• TASK STATEMENT:
Once you reach the line containing "Paiement en ligne", return it and every line after it exactly, through the end of the records below, with no pictures.

• RECORDS FOR THE TASK:
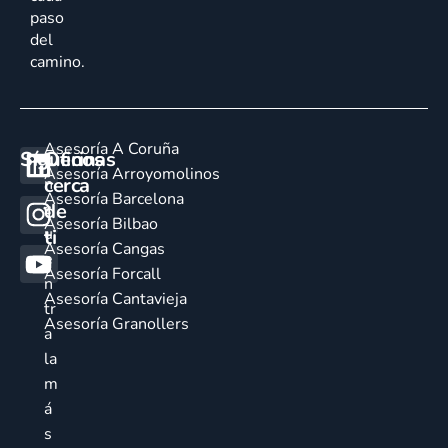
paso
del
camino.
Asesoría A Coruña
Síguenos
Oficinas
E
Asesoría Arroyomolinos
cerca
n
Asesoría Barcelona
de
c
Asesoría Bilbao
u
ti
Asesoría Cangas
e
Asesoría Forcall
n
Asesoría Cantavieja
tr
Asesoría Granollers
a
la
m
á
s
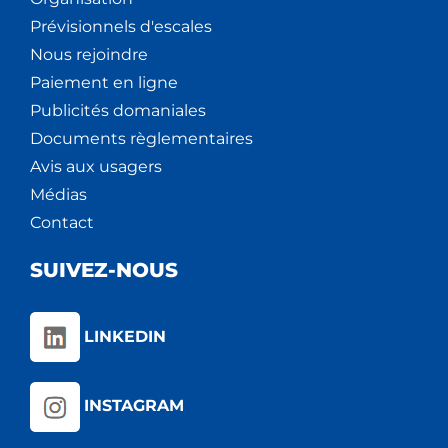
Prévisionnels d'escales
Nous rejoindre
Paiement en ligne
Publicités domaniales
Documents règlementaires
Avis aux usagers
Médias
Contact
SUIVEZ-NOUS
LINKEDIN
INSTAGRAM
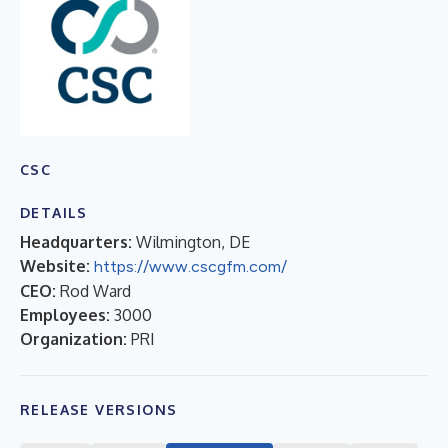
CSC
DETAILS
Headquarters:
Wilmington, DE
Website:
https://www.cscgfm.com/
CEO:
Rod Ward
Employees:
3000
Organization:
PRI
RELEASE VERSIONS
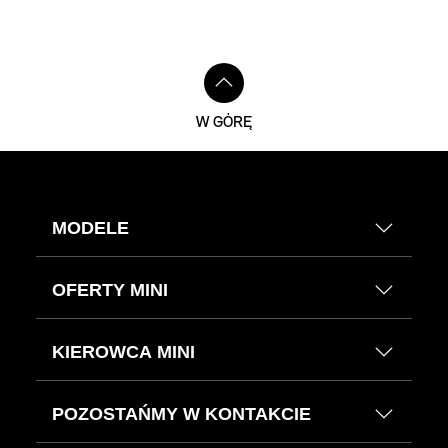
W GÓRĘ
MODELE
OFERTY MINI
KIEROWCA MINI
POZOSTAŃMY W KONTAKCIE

• WRITTEN RESPONSE:
Paiement en ligne
Publicités domaniales
Documents règlementaires
Avis aux usagers
Médias
Contact
SUIVEZ-NOUS
LINKEDIN
INSTAGRAM
CSC
DETAILS
Headquarters:
Wilmington, DE
Website:
https://www.cscgfm.com/
CEO:
Rod Ward
Employees:
3000
Organization:
PRI
RELEASE VERSIONS
W GÓRĘ
MODELE
OFERTY MINI
KIEROWCA MINI
POZOSTAŃMY W KONTAKCIE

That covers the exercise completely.